EMC To Acquire Data Specialist Greenplum

Data storage specialist EMC plans to acquire parallel processing specialist Greenplum

Storage giant EMC revealed on 6 July that it is acquiring privately held Greenplum, which provides next-generation database warehousing software and self-service, cloud-based analytics for enterprises.

Terms of the all-cash transaction were not disclosed, but EMC did say it expects the deal to close in September.

Greenplum, the main market of which is enterprises with large amounts of data to store in cloud deployments, will form the foundation of a new data computing product division within EMC’s Information Infrastructure business, Chuck Hollis, an EMC vice president and the global marketing CTO, told eWEEK.

Greenplum’s MPP (massively parallel processing) SG Streaming (Scatter/Gather Streaming) “secret sauce” is designed to eliminate the bottlenecks associated with other approaches to data loading.

The company follows a parallel-everywhere approach to loading, in which data flows from one or more source systems to every node of the database.

10 To 100 Times Performance

Greenplum’s software is capable of delivering 10 to 100 times the performance of traditional database software, EMC said. Data-driven businesses that include NASDAQ OMX, NYSE Euronext, Skype, Equifax, T-Mobile and Fox Interactive Media currently use Greenplum for its cloud-based high-performance data analytics service.

Greenplum is different from traditional bulk loading technologies used by most mainstream database and MPP appliance vendors that push data from a single source, often over a single or small number of parallel channels.

The aforementioned situation can—and often does—result in bottlenecks and lengthier load times.

”There’s always a bottleneck in those data warehouses, whether it’s in the database, the servers, or the storage,” analyst Brian Babineau of Enterprise Strategy Group told eWEEK. “Everybody tries to solve those bottlenecks in a different way. And it’s easy to blame the storage, because disk drives tend to be the slowest part of the bottleneck.

”

The reality is that EMC does not want to give up that business [storage and database optimization software] to the likes of Oracle or other folks because it’s just a storage player. Now they have Greenplum, ideally suited for x86 environments, and which distributes workloads very well among shared storage resources.

“

Greenplum, which works only on x86 open systems, fits right into EMC’s overall “big data” plans, Babineau said.

”The second angle here is that EMC has deployments on the back ends of a lot of data warehousing systems,” Babineau said.

Change Data Warehousing

Greenplum has challenged established vendors such as Oracle, Teradata and Netezza, and has been successful in only seven years of existence.

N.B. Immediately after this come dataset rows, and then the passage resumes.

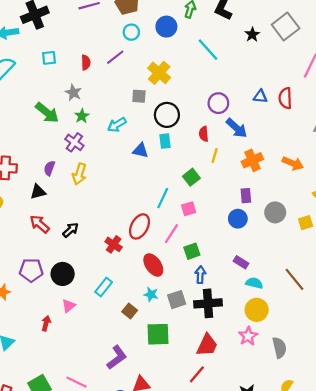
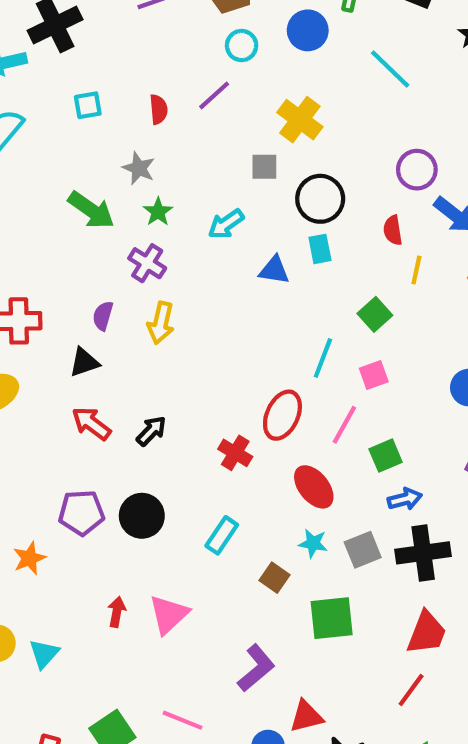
blue arrow: (200, 275) -> (405, 499), turned 77
pink triangle: (69, 306) -> (169, 614), moved, size x1.5

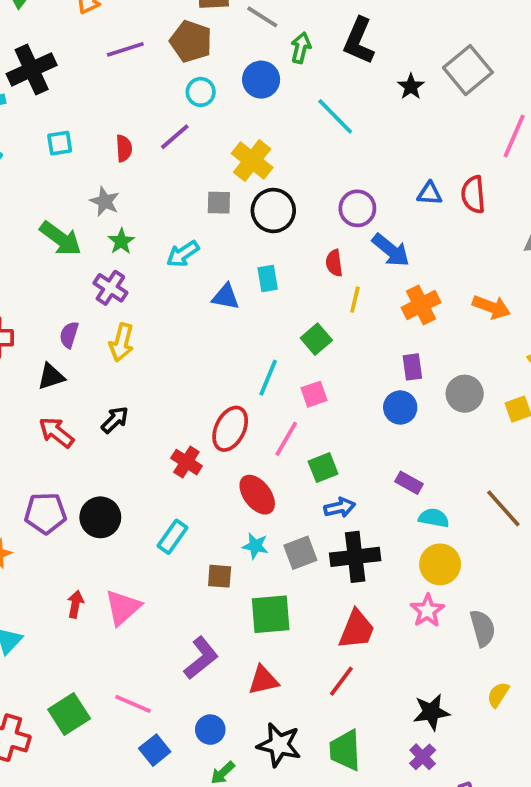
black circle: (320, 199) -> (273, 211), moved
black arrow: (151, 431) -> (115, 420), moved
brown square: (274, 578) -> (220, 576), turned -32
red triangle: (306, 716) -> (263, 680), moved

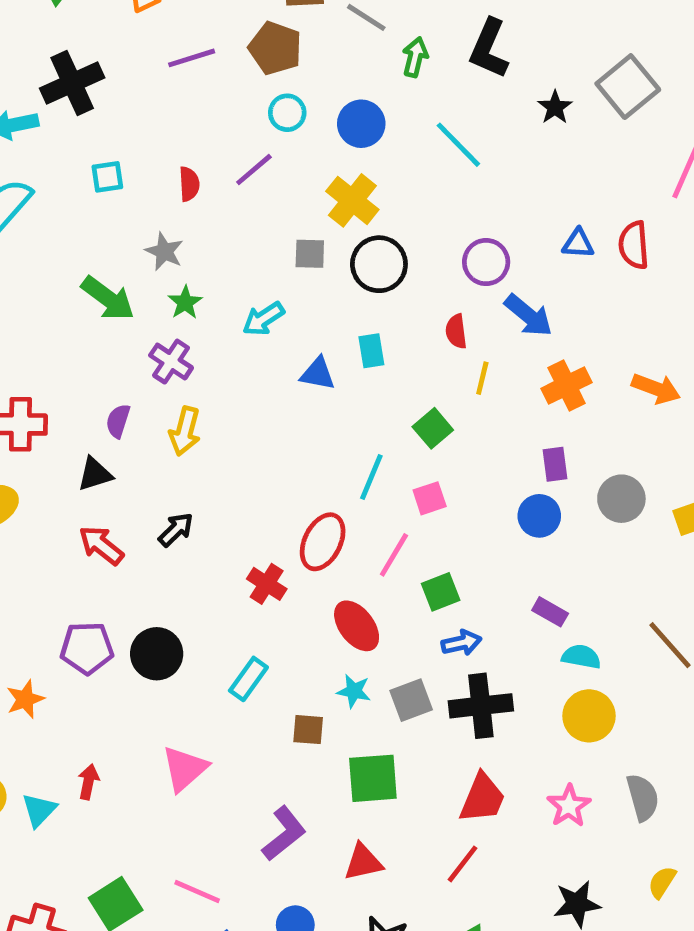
blue circle: (261, 80) -> (361, 124), moved
red arrow: (75, 604) -> (88, 782), moved
pink star: (427, 611) -> (569, 806), moved

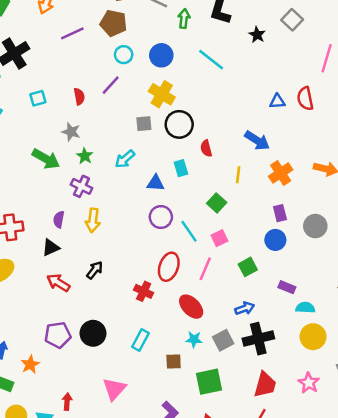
gray square: (628, 87) -> (292, 20), size x0.7
purple circle: (486, 262) -> (161, 217), moved
red semicircle: (456, 331) -> (206, 148), moved
cyan line: (371, 477) -> (189, 231), turned -50
green square: (441, 592) -> (248, 267), moved

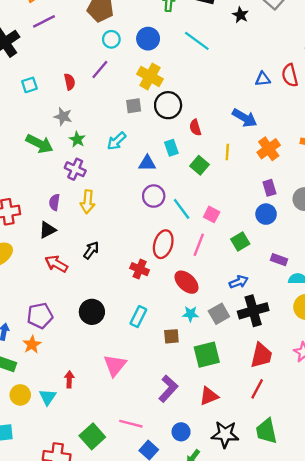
purple line: (72, 33) -> (44, 21), moved
green square: (217, 203) -> (200, 165), moved
pink square: (219, 238) -> (212, 214), turned -35
purple pentagon: (58, 335) -> (40, 316), moved

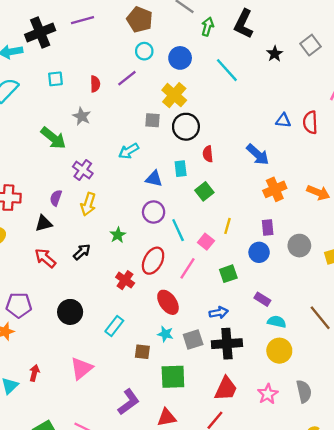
green star: (77, 139) -> (118, 235), moved
yellow line: (227, 152) -> (227, 226), moved

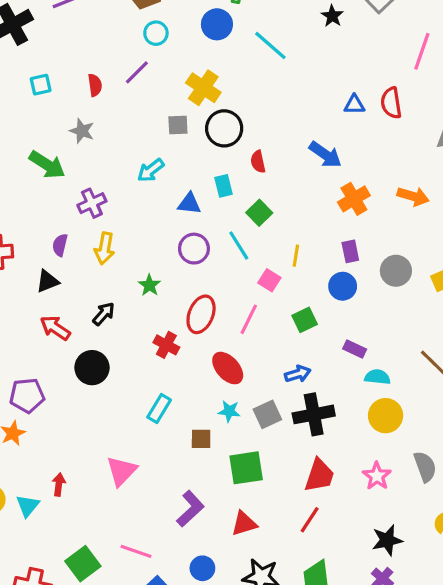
blue circle: (180, 58) -> (217, 24), moved
purple cross: (83, 170) -> (92, 203), turned 36
cyan line: (178, 230) -> (239, 246), moved
black circle: (70, 312) -> (92, 368), moved

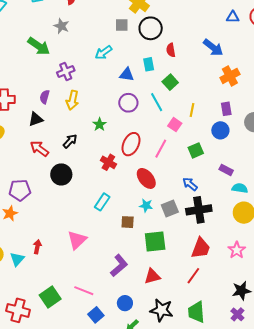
blue arrow: (298, 374) -> (190, 184), turned -126

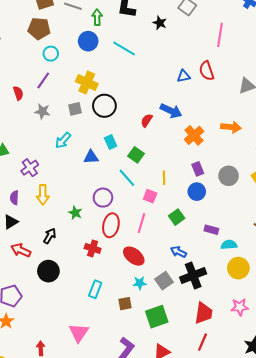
gray star: (61, 26) -> (42, 111), moved
red semicircle: (171, 50) -> (147, 120), moved, turned 56
purple circle: (128, 103) -> (103, 198), moved
pink star: (237, 250) -> (240, 307), turned -30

”The data warehousing world is about to change,” said Pat Gelsinger, president and chief operating officer of EMC Information Infrastructure Products. “Greenplum’s massively parallel, scale-out architecture, along with its self-service consumption model, has enabled it to separate itself from the incumbent players and emerge as the leader in this industry shift toward ‘big data’ analytics.”

In acquiring Greenplum, EMC saw an opportunity for the storage market to evolve, EMC’s Hollis told eWEEK.

”Put it all together: big data, billions of records, the new mandate to make real-time analytics a weapon, the advent of fully virtualized environments, self-serve analytics and people who are good knowledge workers,” Hollis said.

“This is not about doing what was done previously, better. This is about entirely new use cases for big data. We’re betting on the future rather than trying to monetize the past.”

’Good synergy’ developed over time

.

The two companies kept running into each other in various deployments during the last two years or so, and eventually a good synergy developed, Greenplum co-founder and President Scott Yara told eWEEK.

“The alignment was so close in a number of ways: in terms of how we viewed the importance of data, the idea of moving processing closer to where the data lives, and the role that virtualization and private cloud computing is going to play in data analytics,” Yara said. “The idea came that maybe we should join forces. We decided that it was either going to happen very quickly, or that we would just keep going, because it was going very well.”

Greenplum employs about 140 people in the San Francisco Bay Area.

”We believe so much in this idea [of moving processing and data closer together for performance efficiency], that Greenplum will be the nucleus of a whole new EMC products group,” Hollis said. “Much like the way Data Domain [2009] and RSA [2006] came in, when we built entire product divisions around them, we’re going to ask the Greenplum leadership team to do the exact same thing for us.”

Babineau said 2010 could be a breakout year in data warehousing.

 “This is a very interesting space,” Babineau said. “The two biggest companies in it, Teradata and Netezza, are totaling about $2 billion in trailing 12-month revenue … Teradata about $1.7 billion and Netezza about $203 million.

”There is clearly a lot of money being spent in this area, and EMC wants its fair share of this stuff.”

Editor’s Note: eWEEK Senior Writer Brian Prince contributed to this report.